Measure your garden out and plot the outline on a sheet of paper, A4 is good enough for most small gardens but if yours is a larger plot you might want to go and get a couple of sheets of A3 or A2.

Next note the position of any permanent features such as the shed, manhole covers etc. Then in a lighter shade or pencil mark any feature that can or will be removed or relocated, even if this wont be until a later stage of you project.

It’s also a good idea to include any large existing plants or trees that you intend to keep and repurpose into your new garden design.


Start Planning a Garden Design – don’t pick up a shovel until you do.

The first stage to designing a garden to allocate space for each function.

So if you have all day sun in the bottom right hand corner corner you might want your main patio to be there. Decide what size of patio you need and mark that with a rough square, circle etc. to an approximate scale. Remember this is just an outline at this stage to make sure your general concept works before hashing out the details.

Carry on using the same method for lawn space, additional seating, water feature and so on. Don’t forget to also mark out how much space you need around doors and other access points to allow free movement around your garden.


We now have a basic skeleton, but it needs flesh.

Now rough out the shape and direction of pathways, both physical and visual. You need to get from A to B within your garden but a straight line is rarely the best route. When you walk through your garden it should feel like a journey, one that guides you though to new views and perspectives. A straight path will make your garden seem smaller by drawing your eye instantly from one point to another without pausing to take in anything along the way.

You need to do this in a wholistic way with the other features and areas so now is also the time to give form and shape to your patio, lawn and planting beds. Are you a fan of sweeping curves or geometric straight edges?

Keep at this, do it over as many times as you need to until you start to see the result that pleases you.


Okay, so it should be getting exciting now.

Time to add some detail, start to decide on materials for your patio and your preferred laying pattern for them. Do you want a modern banded paving pattern or a selection of sizes laid in a random pattern. If you are curving the edges, will you just leave the sawn edges or would it look better to band them with a row of brick or stone sets?

What plants will give the garden it’s structure and height? These you need to plant early on so they can mature. That way even if it takes you years to complete the landscaping, when you finally finish your garden will look mature right away.


Now it’s time to channel your inner Landscaper.

You have a plan, it’s incomplete but the import parts are known. If your are breaking the project down into bitesize chunks you can begin to implement them knowing that you are working towards a cohesive whole. Don’t worry about the smaller details like infill planting or even what type of water feature you want (unless of course that’s your first chunk). These details can be addressed later and it give you time to consider lots of options and develop your plan in more depth whilst progressing the build.

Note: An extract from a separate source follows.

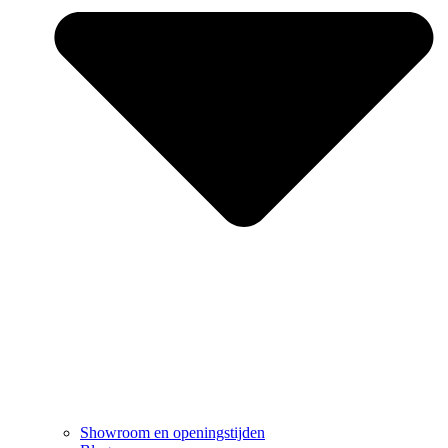
Showroom en openingstijden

Even if you are attempting to landscape the entire project in one go, it’s is crucial to have an order of operations. Knowing which parts need excavating, to what shape and depth and doing that as a single block of work, will save you money and time when hiring a digger and skips for instance.


Now you understand the importance of planning a garden design

Planning a garden design can be a stressful and terrifying experience, but it doesn’t have to be.

By following these simple tips, you will always know what your objective is, when spending your money and effort.